Allergies affect numerous diverse dog breeds, but collies are one of the breeds that are commonly affected[1]Rashes are common in dogs suffering from food-related allergic reactions[9]

Many dog foods on the market make claims about being excellent for allergies, but how well do these claims hold up? How common are dog food allergies?

And is hypoallergenic dog food correct for your dog? To study the truth about food allergies in dogs and what hypoallergenic dog food really means, hold reading.

Food Allergies vs. Food Intolerance

It’s also significant to note the difference between an allergy and an intolerance. If your dog is unable to tolerate a certain type of food, such as lactose, this means he lacks the digestive enzyme necessary to properly digest that food, and gastrointestinal problems, such as vomiting and diarrhea, may result.

An allergy, on the other hand, is an immune response. When your dog comes into contact with something he’s allergic to, his immune system goes into overdrive attacking the allergen, resulting in skin problems, itching, or hair loss. If your dog is suffering from a food intolerance rather than a food allergy, then hypoallergenic dog food is unlikely to assist. We recommend seeing your veterinarian to get the best possible solution for your pet.

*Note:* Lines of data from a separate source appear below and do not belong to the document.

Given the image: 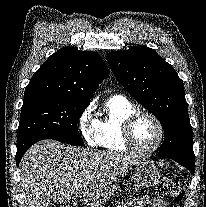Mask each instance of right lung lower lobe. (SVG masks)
Instances as JSON below:
<instances>
[{
	"mask_svg": "<svg viewBox=\"0 0 206 207\" xmlns=\"http://www.w3.org/2000/svg\"><path fill=\"white\" fill-rule=\"evenodd\" d=\"M26 150L17 151V154H16V163H17V165H19V162H20L22 156L24 155V153L26 152Z\"/></svg>",
	"mask_w": 206,
	"mask_h": 207,
	"instance_id": "obj_1",
	"label": "right lung lower lobe"
}]
</instances>
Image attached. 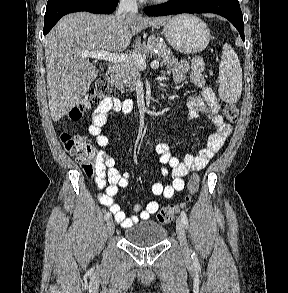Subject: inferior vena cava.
<instances>
[{
    "mask_svg": "<svg viewBox=\"0 0 288 293\" xmlns=\"http://www.w3.org/2000/svg\"><path fill=\"white\" fill-rule=\"evenodd\" d=\"M137 13L138 6L136 0H120L116 16L125 15L126 13Z\"/></svg>",
    "mask_w": 288,
    "mask_h": 293,
    "instance_id": "1",
    "label": "inferior vena cava"
}]
</instances>
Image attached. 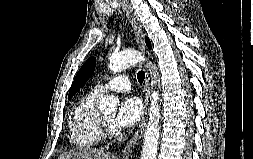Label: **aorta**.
I'll list each match as a JSON object with an SVG mask.
<instances>
[{"mask_svg":"<svg viewBox=\"0 0 253 159\" xmlns=\"http://www.w3.org/2000/svg\"><path fill=\"white\" fill-rule=\"evenodd\" d=\"M144 60V57L137 51L126 50L123 52H114L109 58V69L115 73ZM152 69L153 71L150 70L152 76V94L150 98L149 119L144 134L141 159H156L158 152V140L160 135L159 92L158 90H153V87L156 85L159 87V79H157L158 74L154 71L155 68L152 67ZM118 103V98L104 95L98 99L97 108L101 111H115Z\"/></svg>","mask_w":253,"mask_h":159,"instance_id":"762f6f07","label":"aorta"}]
</instances>
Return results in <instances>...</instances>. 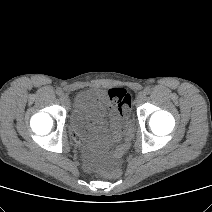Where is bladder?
Masks as SVG:
<instances>
[{"label": "bladder", "instance_id": "bladder-1", "mask_svg": "<svg viewBox=\"0 0 212 212\" xmlns=\"http://www.w3.org/2000/svg\"><path fill=\"white\" fill-rule=\"evenodd\" d=\"M98 90L87 89L77 94L74 107L70 115V123L74 127L80 137L85 142H92L93 136L87 130L88 116L90 109L94 106L98 98Z\"/></svg>", "mask_w": 212, "mask_h": 212}]
</instances>
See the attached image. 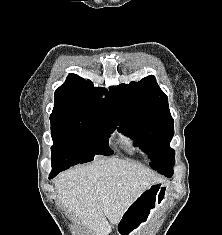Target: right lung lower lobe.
<instances>
[{"mask_svg":"<svg viewBox=\"0 0 222 235\" xmlns=\"http://www.w3.org/2000/svg\"><path fill=\"white\" fill-rule=\"evenodd\" d=\"M57 174H58V173H51V174L49 175V178H53V177H55Z\"/></svg>","mask_w":222,"mask_h":235,"instance_id":"1","label":"right lung lower lobe"}]
</instances>
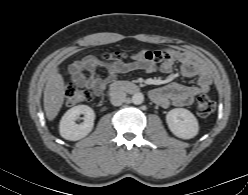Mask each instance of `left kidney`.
<instances>
[{"label":"left kidney","mask_w":248,"mask_h":195,"mask_svg":"<svg viewBox=\"0 0 248 195\" xmlns=\"http://www.w3.org/2000/svg\"><path fill=\"white\" fill-rule=\"evenodd\" d=\"M170 131L182 139H191L198 134L199 124L196 117L187 109L175 108L166 115Z\"/></svg>","instance_id":"1"}]
</instances>
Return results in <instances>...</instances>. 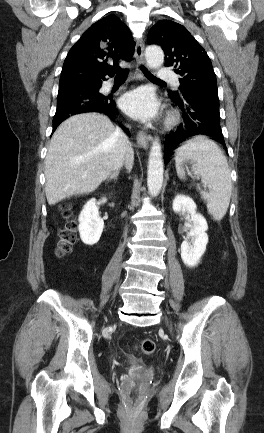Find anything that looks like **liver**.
I'll list each match as a JSON object with an SVG mask.
<instances>
[{
  "label": "liver",
  "instance_id": "liver-1",
  "mask_svg": "<svg viewBox=\"0 0 264 433\" xmlns=\"http://www.w3.org/2000/svg\"><path fill=\"white\" fill-rule=\"evenodd\" d=\"M115 130L110 119L99 113L72 116L57 128L45 160V193L50 206L95 191L115 171ZM133 160L130 144L125 164L128 171Z\"/></svg>",
  "mask_w": 264,
  "mask_h": 433
}]
</instances>
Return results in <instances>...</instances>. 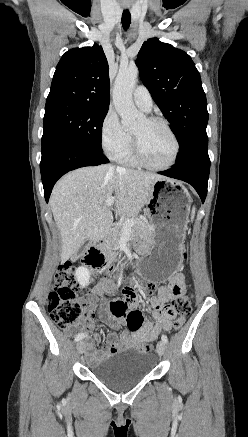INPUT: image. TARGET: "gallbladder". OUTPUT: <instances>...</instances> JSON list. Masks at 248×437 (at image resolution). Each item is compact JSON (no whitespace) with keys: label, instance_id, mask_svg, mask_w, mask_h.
<instances>
[{"label":"gallbladder","instance_id":"1","mask_svg":"<svg viewBox=\"0 0 248 437\" xmlns=\"http://www.w3.org/2000/svg\"><path fill=\"white\" fill-rule=\"evenodd\" d=\"M87 245H89V243H88V244H84V245L81 246V248L79 249V251H78L77 254H76L77 257H80V256L82 255V253H83L84 250L86 249V246H87Z\"/></svg>","mask_w":248,"mask_h":437}]
</instances>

Allergen responses and symptoms

Allergens can elicit both immunologic and non-immunologic responses.[2] Immunologic reactions, also known as Type 1 reactions,[10] are caused by the binding of ingested molecules to specific immunoglobulin E (IgE) antibodies.[11] Once binding occurs, mast cell degranulation follows, releasing granules that initiate the symptoms of an allergic reaction in the body.[2] These immunological reactions are almost instantaneous,[10] and it is widely accepted that the molecules which bind to IgE antibodies are generally intact proteins.[2] Non-immunologic, or non-IgE mediated reactions are less understood, but are known to present similar symptoms as immunologic reactions.[3] These reactions can be classified under food sensitivities, and it is argued that they are not truly allergenic.[2] Whether a reaction is truly allergenic in nature or a sensitivity, it is significant that hypoallergenic dog foods provide the ingredients necessary to hold canines from experiencing discomfort.

The signs of a canine food allergy or sensitivity vary greatly, but the most common to glance for include rashes, swelling, itchy or tender skin, and gastrointestinal upsets.[9] These signs are extremely similar to, but should not be confused with canine atopic dermatitis, which is not caused by food allergies.[9]

What Causes Food Allergies?

According to Tuft University, «Food allergies happen when an animal’s immune system misidentifies a protein from a food as an invader rather than a food item and mounts an immune response.

The finish result of this response can be itchy skin or ear and skin infections in some pets, while it may cause vomiting or diarrhea in others.» Once an immune response is triggered, it grows stronger every time that type of protein enters the body, which means your dog’s allergy may worsen every time he eats that specific food.

Are Dog Food Allergies to Blame?

While people are often quick to blame a dog’s skin problems on what he eats, the truth, says Tufts University’s Cummings Veterinary Middle, is that food allergies in dogs are not every that common.

The most common causes of allergies in pets are environmental including fleas, dust mites, grass, pollen, and other environmental causes. If your pup’s allergies tend to clear up during the winter or become worse at the height of flea season, then it’s likely his allergies are environmental. But because actual food allergies can cause skin and ear problems similar to those caused by environmental allergies, it’s up to your veterinarian to assist you law out other types of allergies for certain before determining whether your dog’s food is to blame.